Relasi Kuasa Dalam Fenomena Bullying di Sekolah
DOI:
https://doi.org/10.30656/senama.v1i.1Keywords:
Bullying, relasi kuasa, Pendidikan, emansipatorisAbstract
Maraknya bullying atau perundungan di sekolah merupakan sebuah ironi yang memprihatinkan. Sekolah sepertinya masih belum terbebas dari praktek-praktek kekerasan yang melibatkan relasi kuasa antara pihak yang dominan dengan pihak yang dianggap sebagai sub ordinat. Masih terdapat budaya patriarkhi yang memandang pihak perempuan sebagai kelompok lemah di satu pihak di hadapan laki-laki sebagai yang memiliki keunggulan di pihak lain. Demikian juga masih terdapat budaya feudal yang memandang kelompok yang memiliki status sosial tertentu dianggap lebih hebat dan berhak atas privilege dan prestige atas kelompok lain.

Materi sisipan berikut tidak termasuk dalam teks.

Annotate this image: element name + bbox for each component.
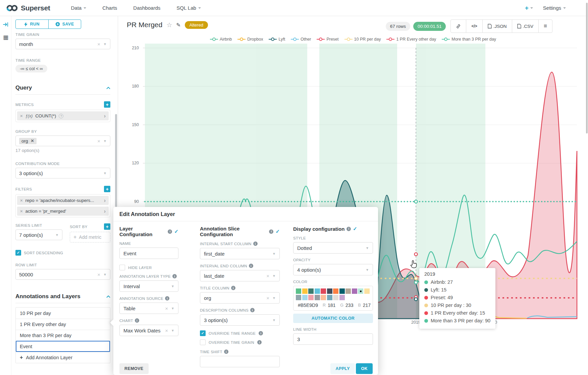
add-filter-button[interactable]: + bbox=[104, 186, 110, 192]
override-time-grain-checkbox[interactable]: OVERRIDE TIME GRAIN i bbox=[200, 339, 280, 345]
color-swatch[interactable] bbox=[352, 288, 357, 294]
color-swatch[interactable] bbox=[345, 288, 351, 294]
filter-chip[interactable]: × action = 'pr_merged' › bbox=[17, 207, 109, 216]
nav-charts[interactable]: Charts bbox=[102, 5, 117, 11]
clear-icon[interactable]: × bbox=[97, 272, 100, 277]
remove-filter-icon[interactable]: × bbox=[20, 198, 23, 203]
line-width-input[interactable] bbox=[293, 333, 373, 345]
color-swatch[interactable] bbox=[296, 295, 301, 300]
chevron-up-icon[interactable] bbox=[106, 87, 110, 89]
datasource-grid-button[interactable]: ▦ bbox=[0, 33, 11, 42]
clear-icon[interactable]: × bbox=[165, 328, 168, 333]
chart-select[interactable]: Max Work Dates × ▼ bbox=[119, 325, 178, 336]
save-button[interactable]: SAVE bbox=[49, 20, 81, 29]
interval-end-select[interactable]: last_date × ▼ bbox=[200, 270, 280, 281]
chart-menu-button[interactable]: ≡ bbox=[538, 20, 552, 33]
info-icon[interactable]: i bbox=[257, 340, 262, 344]
info-icon[interactable]: i bbox=[346, 227, 351, 231]
info-icon[interactable]: i bbox=[249, 264, 253, 268]
info-icon[interactable]: i bbox=[165, 296, 169, 301]
sort-by-add-metric[interactable]: +Add metric bbox=[70, 232, 110, 243]
annotation-layer-item-selected[interactable]: Event bbox=[16, 341, 110, 352]
export-csv-button[interactable]: .CSV bbox=[512, 20, 539, 33]
export-json-button[interactable]: .JSON bbox=[482, 20, 512, 33]
remove-chip-icon[interactable]: ✕ bbox=[31, 139, 34, 143]
annotation-layer-item[interactable]: More than 3 PR per day bbox=[16, 330, 110, 341]
superset-logo[interactable]: Superset bbox=[6, 4, 50, 12]
interval-start-select[interactable]: first_date ▼ bbox=[200, 248, 280, 259]
new-item-button[interactable]: + bbox=[525, 4, 533, 12]
annotation-layer-item[interactable]: 1 PR Every other day bbox=[16, 319, 110, 330]
title-column-select[interactable]: org × ▼ bbox=[200, 292, 280, 304]
info-icon[interactable]: i bbox=[269, 229, 273, 234]
info-icon[interactable]: i bbox=[253, 242, 258, 246]
color-swatch[interactable] bbox=[339, 288, 345, 294]
color-swatch[interactable] bbox=[333, 295, 338, 300]
copy-link-button[interactable] bbox=[451, 20, 466, 33]
info-icon[interactable]: i bbox=[168, 229, 172, 234]
group-by-select[interactable]: org✕ × ▼ bbox=[15, 136, 110, 146]
style-select[interactable]: Dotted ▼ bbox=[293, 242, 373, 254]
info-icon[interactable]: i bbox=[250, 308, 255, 312]
ok-button[interactable]: OK bbox=[356, 363, 373, 374]
hide-layer-checkbox[interactable]: HIDE LAYER bbox=[119, 265, 178, 270]
series-limit-select[interactable]: 7 option(s) ▼ bbox=[15, 229, 62, 240]
color-swatch[interactable] bbox=[333, 288, 338, 294]
add-sort-metric-button[interactable]: + bbox=[104, 223, 110, 230]
add-annotation-layer-button[interactable]: + Add Annotation Layer bbox=[16, 352, 110, 363]
color-swatch[interactable] bbox=[364, 288, 370, 294]
color-swatch[interactable] bbox=[315, 288, 320, 294]
nav-sql-lab[interactable]: SQL Lab bbox=[176, 5, 201, 11]
info-icon[interactable]: i bbox=[224, 350, 228, 354]
sidebar-scrollbar[interactable] bbox=[115, 114, 117, 207]
sort-descending-checkbox[interactable]: ✓ SORT DESCENDING bbox=[15, 250, 110, 256]
time-grain-select[interactable]: month × ▼ bbox=[15, 39, 110, 49]
color-swatch[interactable] bbox=[327, 288, 332, 294]
nav-dashboards[interactable]: Dashboards bbox=[133, 5, 160, 11]
color-swatch[interactable] bbox=[302, 295, 308, 300]
time-range-pill[interactable]: -∞ ≤ col < ∞ bbox=[15, 65, 47, 72]
color-swatch[interactable] bbox=[321, 288, 326, 294]
color-swatch[interactable] bbox=[339, 295, 345, 300]
name-input[interactable] bbox=[119, 248, 178, 259]
override-time-range-checkbox[interactable]: ✓ OVERRIDE TIME RANGE i bbox=[200, 330, 280, 336]
clear-icon[interactable]: × bbox=[266, 273, 269, 279]
color-swatch[interactable] bbox=[302, 288, 308, 294]
time-shift-input[interactable] bbox=[200, 356, 280, 367]
color-swatch[interactable] bbox=[327, 295, 332, 300]
color-swatch[interactable] bbox=[315, 295, 320, 300]
color-swatch[interactable] bbox=[296, 288, 301, 294]
embed-code-button[interactable]: </> bbox=[466, 20, 482, 33]
filter-chip[interactable]: × repo = 'apache/incubator-supers... › bbox=[17, 196, 109, 205]
info-icon[interactable]: i bbox=[135, 318, 139, 323]
color-swatch-selected[interactable] bbox=[358, 288, 363, 294]
chevron-right-icon[interactable]: › bbox=[104, 198, 106, 203]
clear-icon[interactable]: × bbox=[97, 41, 100, 47]
clear-icon[interactable]: × bbox=[165, 306, 168, 311]
chevron-right-icon[interactable]: › bbox=[104, 113, 106, 119]
contribution-mode-select[interactable]: 3 option(s) ▼ bbox=[15, 168, 110, 178]
color-swatch[interactable] bbox=[308, 295, 314, 300]
info-icon[interactable]: i bbox=[259, 331, 263, 335]
description-columns-select[interactable]: 3 option(s) ▼ bbox=[200, 314, 280, 326]
color-swatch[interactable] bbox=[308, 288, 314, 294]
apply-button[interactable]: APPLY bbox=[330, 363, 355, 374]
annotation-layer-item[interactable]: 10 PR per day bbox=[16, 308, 110, 319]
clear-icon[interactable]: × bbox=[266, 295, 269, 301]
remove-filter-icon[interactable]: × bbox=[20, 209, 23, 214]
nav-data[interactable]: Data bbox=[71, 5, 86, 11]
automatic-color-button[interactable]: AUTOMATIC COLOR bbox=[293, 314, 373, 323]
remove-metric-icon[interactable]: × bbox=[20, 113, 23, 118]
opacity-select[interactable]: 4 option(s) ▼ bbox=[293, 264, 373, 275]
row-limit-select[interactable]: 50000 × ▼ bbox=[15, 269, 110, 280]
group-by-chip[interactable]: org✕ bbox=[19, 138, 37, 144]
altered-badge[interactable]: Altered bbox=[185, 21, 208, 29]
annotation-layer-type-select[interactable]: Interval ▼ bbox=[119, 280, 178, 292]
window-scrollbar[interactable] bbox=[586, 3, 588, 133]
add-metric-button[interactable]: + bbox=[104, 101, 110, 108]
color-swatch[interactable] bbox=[321, 295, 326, 300]
metric-chip[interactable]: × ƒ(x) COUNT(*) ? › bbox=[17, 111, 109, 120]
annotation-source-select[interactable]: Table × ▼ bbox=[119, 303, 178, 314]
info-icon[interactable]: i bbox=[231, 286, 235, 290]
chevron-up-icon[interactable] bbox=[106, 296, 110, 298]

Sekolah sebagai Lembaga Pendidikan diharapkan berfungsi emansipatoris, membebaskan dari berbagai praktek relasi sosial yang tidak adil, termasuk bullying tersebut, sehingga sekolah menjadi tempat yang nyaman, aman dan bermakna bagi kehidupan dan tumbuh kembang anak-anak generasi bangsa. Tulisan ini akan melihat akar masalah sosial dari praktek-praktek perundungan di sekolah dihadapkan dengan konsep Pendidikan/kurikulum yang “menekan”. Metode tulisan ini dilakukan dengan penelusuran berbagai literatur, seminar tentang bullying dan melakukan wawancara mendalam (indepth interview) bersama guru-guru dan siswa-siswi SMPN 3 Kramatwatu, tempat KKM Unsera kelompok 35 tahun 2024 melaksanakan tugasnya. Temuan cukup menarik bahwa praktek bullying merupakan gambaran praktek dari struktur sosial di masyarakat yang tidak adil, seperti patriakhi dan feudalism sebagai gambaran praktek relasi-kuasa yang amat kental dan belum sepenuhnya terbebas dari Lembaga Pendidikan kita. Beberapa rekomendasi muncul agar dapat mengurangi atau mengantisipasi perilaku bullying, yakni memperkuat Lembaga BK (Bimbingan Konseling) di sekolah dan menghadirkan kurikulum yang membebaskan dari belenggu ideologis yang tidak adil selama ini.